The other day I explained what we knew so far about the major espionage scandal that emerged last week with the arrests of a Polish army officer and a dual-national attorney in Warsaw who are suspected of spying for Russian military intelligence (GRU). As usual, case details are starting to emerge, and here they are.
New information from inside sources close to the counterintelligence investigation indicates that the officer in question, Zbigniew J., is a lieutenant colonel serving in the Ministry of Defense (you can see a blurred photo of him here). He has been working for GRU for several years, and has been on the radar of Polish military counterintelligence since 2011, and his motivations were financial as well as vague “personal problems.” That said, he came cheap, as the total compensation package for his espionage came to less than 100,000 zlotys — about USD 30,000 — presumably because his information was not assessed as particularly valuable by the Kremlin.
His job in the education-morale affairs office of the MoD allowed him to visit military units across the country and report to GRU what he found. While such information — about unit morale and movements — would not be without value to Moscow, neither should it be confused with high-priority intelligence. Based on current information, it appears that there is no significant threat to NATO based on Zbigniew J.’s case. He met with his handler, a GRU officer serving at Russia’s Warsaw embassy under diplomatic cover, every few months, exchanging information for relatively small sums of cash. There is no doubt his actions were witting: “J. knew full well what he was doing.

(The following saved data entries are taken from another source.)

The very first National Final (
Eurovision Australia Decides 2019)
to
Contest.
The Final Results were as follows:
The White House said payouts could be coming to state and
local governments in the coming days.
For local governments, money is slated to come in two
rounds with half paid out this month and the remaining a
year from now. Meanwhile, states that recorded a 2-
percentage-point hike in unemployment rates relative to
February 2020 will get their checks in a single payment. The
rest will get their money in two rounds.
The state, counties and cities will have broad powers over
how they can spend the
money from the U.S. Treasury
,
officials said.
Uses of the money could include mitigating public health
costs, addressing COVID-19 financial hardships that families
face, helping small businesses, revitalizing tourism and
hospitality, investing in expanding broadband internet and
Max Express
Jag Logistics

He was aware of his involvement in foreign intelligence,” stated a Polish investigator.
I already profiled the other suspected spy, Stanisław Szypowski, in some detail. The lawyer-lobbyist, unlike the colonel, did not spy for money, rather out of patriotic (i.e. pro-Russian) motives. He, too, met regularly with GRU “diplomats” in Warsaw; only in this sense do these two cases appear to be connected. Szypowski was considered reasonably effective by Moscow at getting access to influence in Polish governmental circles, and he aspired to getting a job in the economics ministry. Indeed, it was his pushiness about getting such a job that seems to have caused Polish counterintelligence to take action to shut Szypowski down, as he knew what he was doing: “He operated with full awareness. He provided the Russians with information concerning the Polish energy sector. He was cautious. For example, he would go to meet with GRU residents without his telephone, so as not to be traced,” explained a Polish spy-hunter working the case.

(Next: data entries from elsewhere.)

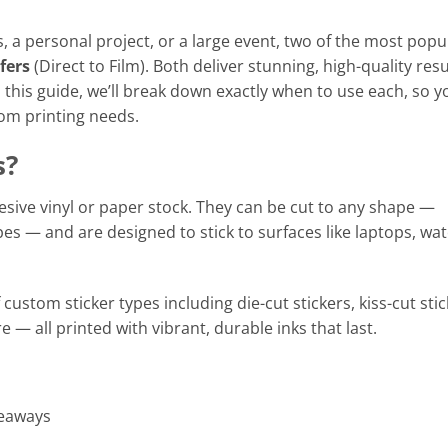
, a personal project, or a large event, two of the most popu
fers
(Direct to Film). Both deliver stunning, high-quality resu
 this guide, we’ll break down exactly when to use each, so y
om printing needs.
s?
sive vinyl or paper stock. They can be cut to any shape —
pes — and are designed to stick to surfaces like laptops, wa
 custom sticker types including die-cut stickers, kiss-cut stic
e — all printed with vibrant, durable inks that last.
veaways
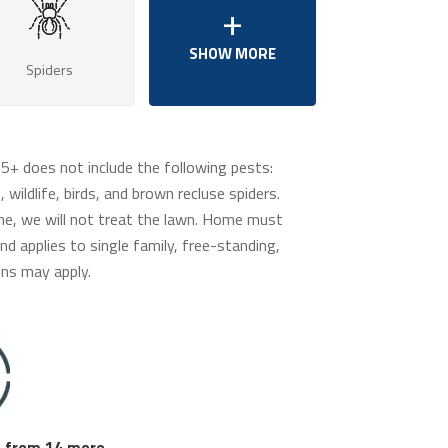
Spiders
65+ does not include the following pests:
 wildlife, birds, and brown recluse spiders.
me, we will not treat the lawn. Home must
d applies to single family, free-standing,
ns may apply.
 from 14 more.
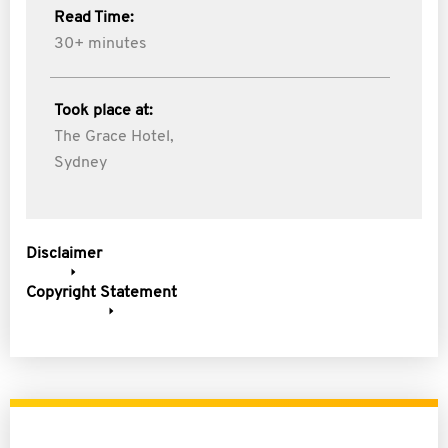
Read Time:
30+ minutes
Took place at:
The Grace Hotel,
Sydney
Disclaimer
Copyright Statement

Since both suspects were known to Polish counterintelligence for some time, the question to be asked is why Warsaw decided to arrest them publicly now. The answer is not difficult to determine. In the aftermath of Russia’s war on Ukraine, which was spearheaded by GRU and its “little green men,” the Poles are deeply worried about espionage and covert action. As well they should be, as GRU is assessed to have at least a dozen officers serving at Russia’s Warsaw embassy, plus others undetected. Russian espionage against Poland has been rising in recent months, to include drone flights over Polish territory, and with these arrests Warsaw is letting the Kremlin know that it does not have a free hand to engage in Special War against Poland. While neither of these men is exactly James Bond, there is a message here that will not be missed in Moscow.
It has been reported that Warsaw now plans to declare several GRU “diplomats” persona non grata and expel them from Poland. Such would be the logical step in the aftermath of the arrests, and a standard part of the spywar, and it will cause GRU some trouble, as it will have to rebuild damaged networks. But nobody in Warsaw expects that the expulsion will buy more than a bit of time to improve their counterintelligence methods against the rising Russian espionage threat. All of NATO should be doing the same.